■ Exercise objective:
One figure is wanted here: how many lines in the entries hold the word "Perfect".

#### Supplied records

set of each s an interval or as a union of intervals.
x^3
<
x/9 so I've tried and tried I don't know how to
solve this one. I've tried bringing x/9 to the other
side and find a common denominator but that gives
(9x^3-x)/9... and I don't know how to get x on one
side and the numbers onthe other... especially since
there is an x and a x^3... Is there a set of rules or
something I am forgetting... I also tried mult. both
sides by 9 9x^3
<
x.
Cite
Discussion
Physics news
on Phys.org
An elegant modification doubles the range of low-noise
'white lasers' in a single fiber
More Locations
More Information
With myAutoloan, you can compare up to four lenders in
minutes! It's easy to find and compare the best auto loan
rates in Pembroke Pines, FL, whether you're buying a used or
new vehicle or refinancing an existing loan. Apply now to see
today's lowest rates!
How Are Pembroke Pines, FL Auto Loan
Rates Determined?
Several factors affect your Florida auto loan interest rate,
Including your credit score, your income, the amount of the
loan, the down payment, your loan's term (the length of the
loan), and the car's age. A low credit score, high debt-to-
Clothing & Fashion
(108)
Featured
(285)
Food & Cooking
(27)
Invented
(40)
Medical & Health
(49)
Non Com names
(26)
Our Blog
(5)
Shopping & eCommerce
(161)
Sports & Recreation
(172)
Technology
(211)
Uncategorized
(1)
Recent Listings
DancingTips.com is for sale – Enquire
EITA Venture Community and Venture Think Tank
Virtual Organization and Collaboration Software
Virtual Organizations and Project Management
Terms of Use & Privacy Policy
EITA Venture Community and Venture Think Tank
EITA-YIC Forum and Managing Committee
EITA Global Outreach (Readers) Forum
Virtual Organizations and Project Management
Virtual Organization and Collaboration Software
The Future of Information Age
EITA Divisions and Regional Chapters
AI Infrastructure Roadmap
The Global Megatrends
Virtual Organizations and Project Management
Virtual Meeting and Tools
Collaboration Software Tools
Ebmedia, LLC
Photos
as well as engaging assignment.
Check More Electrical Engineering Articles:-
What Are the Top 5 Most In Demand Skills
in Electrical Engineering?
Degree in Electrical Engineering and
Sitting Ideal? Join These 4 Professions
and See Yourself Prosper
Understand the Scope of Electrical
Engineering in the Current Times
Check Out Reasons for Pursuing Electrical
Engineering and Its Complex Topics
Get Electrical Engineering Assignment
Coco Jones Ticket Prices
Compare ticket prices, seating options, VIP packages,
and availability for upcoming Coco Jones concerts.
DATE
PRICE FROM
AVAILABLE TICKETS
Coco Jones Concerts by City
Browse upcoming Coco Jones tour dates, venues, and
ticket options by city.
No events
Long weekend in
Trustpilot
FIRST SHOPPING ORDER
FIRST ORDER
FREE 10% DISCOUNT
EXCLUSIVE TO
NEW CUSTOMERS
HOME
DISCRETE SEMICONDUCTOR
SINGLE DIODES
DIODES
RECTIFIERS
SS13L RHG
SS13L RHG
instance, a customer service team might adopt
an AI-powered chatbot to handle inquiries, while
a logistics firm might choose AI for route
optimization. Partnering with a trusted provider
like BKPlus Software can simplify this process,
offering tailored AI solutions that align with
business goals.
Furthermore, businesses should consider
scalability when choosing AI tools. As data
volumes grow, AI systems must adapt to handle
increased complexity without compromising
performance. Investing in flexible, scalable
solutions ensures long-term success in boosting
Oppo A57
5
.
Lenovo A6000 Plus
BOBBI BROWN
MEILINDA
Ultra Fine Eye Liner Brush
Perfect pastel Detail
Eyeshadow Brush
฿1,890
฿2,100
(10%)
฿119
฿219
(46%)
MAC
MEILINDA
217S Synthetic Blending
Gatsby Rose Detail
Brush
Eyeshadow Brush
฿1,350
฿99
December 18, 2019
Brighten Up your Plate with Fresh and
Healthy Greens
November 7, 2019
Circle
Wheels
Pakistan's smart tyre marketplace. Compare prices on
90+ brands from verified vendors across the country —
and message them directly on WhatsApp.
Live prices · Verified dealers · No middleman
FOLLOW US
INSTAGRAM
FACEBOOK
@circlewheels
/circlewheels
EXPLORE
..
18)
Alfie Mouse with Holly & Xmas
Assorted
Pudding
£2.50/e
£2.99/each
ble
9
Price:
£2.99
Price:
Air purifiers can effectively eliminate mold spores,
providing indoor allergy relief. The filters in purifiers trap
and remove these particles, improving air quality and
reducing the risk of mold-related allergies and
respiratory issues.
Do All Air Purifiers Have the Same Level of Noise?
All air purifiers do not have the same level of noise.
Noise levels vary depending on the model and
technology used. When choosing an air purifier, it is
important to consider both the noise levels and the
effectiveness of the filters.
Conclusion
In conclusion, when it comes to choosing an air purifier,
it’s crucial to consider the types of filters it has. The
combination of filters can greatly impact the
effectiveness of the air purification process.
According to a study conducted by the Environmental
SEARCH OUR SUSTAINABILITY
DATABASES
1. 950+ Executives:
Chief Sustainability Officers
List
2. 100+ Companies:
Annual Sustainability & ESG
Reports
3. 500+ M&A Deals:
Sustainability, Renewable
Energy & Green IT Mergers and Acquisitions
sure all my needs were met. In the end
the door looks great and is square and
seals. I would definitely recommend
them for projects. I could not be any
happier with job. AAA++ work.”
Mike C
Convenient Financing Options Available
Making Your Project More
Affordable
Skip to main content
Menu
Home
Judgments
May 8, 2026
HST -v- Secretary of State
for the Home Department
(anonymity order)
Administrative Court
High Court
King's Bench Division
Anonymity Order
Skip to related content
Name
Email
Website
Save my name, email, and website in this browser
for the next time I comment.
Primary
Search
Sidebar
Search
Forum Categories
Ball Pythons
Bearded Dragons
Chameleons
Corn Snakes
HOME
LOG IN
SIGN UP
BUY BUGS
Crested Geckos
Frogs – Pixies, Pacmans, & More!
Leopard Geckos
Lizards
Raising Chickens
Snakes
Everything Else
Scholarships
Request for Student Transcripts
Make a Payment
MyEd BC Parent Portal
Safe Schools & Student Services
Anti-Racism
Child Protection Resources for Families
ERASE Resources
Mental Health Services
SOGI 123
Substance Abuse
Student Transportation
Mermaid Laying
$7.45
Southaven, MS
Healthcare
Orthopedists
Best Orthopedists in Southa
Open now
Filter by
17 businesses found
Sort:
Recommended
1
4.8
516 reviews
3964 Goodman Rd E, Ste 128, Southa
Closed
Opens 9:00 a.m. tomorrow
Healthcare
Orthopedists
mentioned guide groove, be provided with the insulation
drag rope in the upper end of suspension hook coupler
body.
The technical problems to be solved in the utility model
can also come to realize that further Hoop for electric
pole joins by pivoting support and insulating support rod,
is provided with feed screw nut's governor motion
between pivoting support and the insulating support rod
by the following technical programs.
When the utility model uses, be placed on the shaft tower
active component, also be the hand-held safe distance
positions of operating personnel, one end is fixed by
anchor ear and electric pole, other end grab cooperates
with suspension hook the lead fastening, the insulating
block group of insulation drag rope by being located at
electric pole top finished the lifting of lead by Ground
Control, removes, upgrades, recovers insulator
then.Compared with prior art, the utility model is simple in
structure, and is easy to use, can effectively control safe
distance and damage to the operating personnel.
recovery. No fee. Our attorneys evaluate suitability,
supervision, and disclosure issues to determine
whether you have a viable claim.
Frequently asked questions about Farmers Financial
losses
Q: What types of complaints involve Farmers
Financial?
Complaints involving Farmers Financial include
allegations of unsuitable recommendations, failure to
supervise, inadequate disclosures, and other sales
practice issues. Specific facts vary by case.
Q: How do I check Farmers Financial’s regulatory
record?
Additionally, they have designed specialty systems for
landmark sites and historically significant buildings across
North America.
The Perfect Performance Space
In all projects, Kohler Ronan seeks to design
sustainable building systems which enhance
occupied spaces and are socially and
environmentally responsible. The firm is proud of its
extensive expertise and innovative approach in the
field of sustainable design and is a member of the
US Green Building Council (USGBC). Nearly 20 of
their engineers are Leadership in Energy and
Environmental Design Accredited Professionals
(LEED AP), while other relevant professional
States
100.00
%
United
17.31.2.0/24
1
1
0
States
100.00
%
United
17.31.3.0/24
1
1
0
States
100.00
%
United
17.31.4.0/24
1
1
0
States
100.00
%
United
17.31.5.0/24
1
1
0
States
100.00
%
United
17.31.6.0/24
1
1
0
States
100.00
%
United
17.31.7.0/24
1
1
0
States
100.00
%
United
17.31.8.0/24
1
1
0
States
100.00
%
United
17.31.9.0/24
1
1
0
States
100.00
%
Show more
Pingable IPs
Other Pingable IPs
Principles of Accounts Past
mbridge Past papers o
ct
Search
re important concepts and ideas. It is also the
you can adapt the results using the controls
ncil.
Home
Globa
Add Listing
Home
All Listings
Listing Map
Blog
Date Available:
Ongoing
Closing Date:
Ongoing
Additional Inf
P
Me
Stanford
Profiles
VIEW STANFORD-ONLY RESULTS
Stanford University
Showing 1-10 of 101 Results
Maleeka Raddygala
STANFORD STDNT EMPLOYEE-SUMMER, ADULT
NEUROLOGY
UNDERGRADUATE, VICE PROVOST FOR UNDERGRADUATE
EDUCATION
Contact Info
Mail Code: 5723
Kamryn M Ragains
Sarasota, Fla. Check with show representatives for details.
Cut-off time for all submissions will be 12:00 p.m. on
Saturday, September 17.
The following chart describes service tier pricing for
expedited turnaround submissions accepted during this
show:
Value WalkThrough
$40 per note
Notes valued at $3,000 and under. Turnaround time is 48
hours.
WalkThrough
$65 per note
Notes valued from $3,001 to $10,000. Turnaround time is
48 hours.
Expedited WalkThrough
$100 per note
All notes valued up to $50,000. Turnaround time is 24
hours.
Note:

########

■ Written answer:
2